What in hell is the lieutenant up to now?
The ship was slowing, but its bow was too far out from the pier and its fantail too close to do a standard approach. It looked like the ship was going to have to back up and try again, an event that wouldn’t look good, especially in front of the senior naval officers watching from the surrounding ships. But the bosun knew Lieutenant Raines was too experienced to end up being
embarrassed this way, so he was puzzled. The ship continued to shudder as it came to a stop in the water.
Lieutenant Raines moved to the wing of the bridge, looking back toward the fantail as it neared the pier. After a short time, he gave more orders: “All stop! Rudder amidships.” The helmsman and lee helmsman responded appropriately, and the violent shaking of the ship began to ease as the screws slowed and finally stopped. The ship was now dead in the water with its fantail about fifteen feet from the pier and its bow at least thirty or forty feet out.

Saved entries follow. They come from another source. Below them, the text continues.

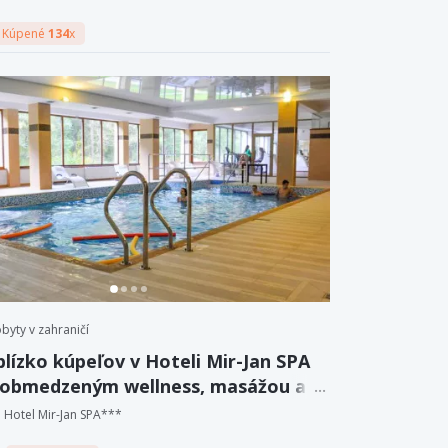
Kúpené
134
x
byty v zahraničí
blízko kúpeľov v Hoteli Mir-Jan SPA
eobmedzeným wellness, masážou a
iou.
Hotel Mir-Jan SPA***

Then the plan became obvious. Captain Neilsen visibly relaxed in his chair and the bosun’s mate started chuckling quietly. The strong afternoon breeze was turning the ship slowly as it caught the tall sail area of the bow and superstructure. The wind was blowing the ship toward the pier, with the low fantail moving much more slowly than the tall bow. The lieutenant had positioned the ship perfectly and now he was just watching as the breeze parked the ship in exactly the right spot on the pier!
The hordes of visitors waiting on the pier told the world that this wasn’t an ordinary docking. The big cruiser was returning from an eight-month deployment to the Western Pacific, a deployment that had included several months in the Gulf of Tonkin supporting Viet Nam operations. It had been a long deployment, and both the crew and their families on the pier were ecstatic that it was over.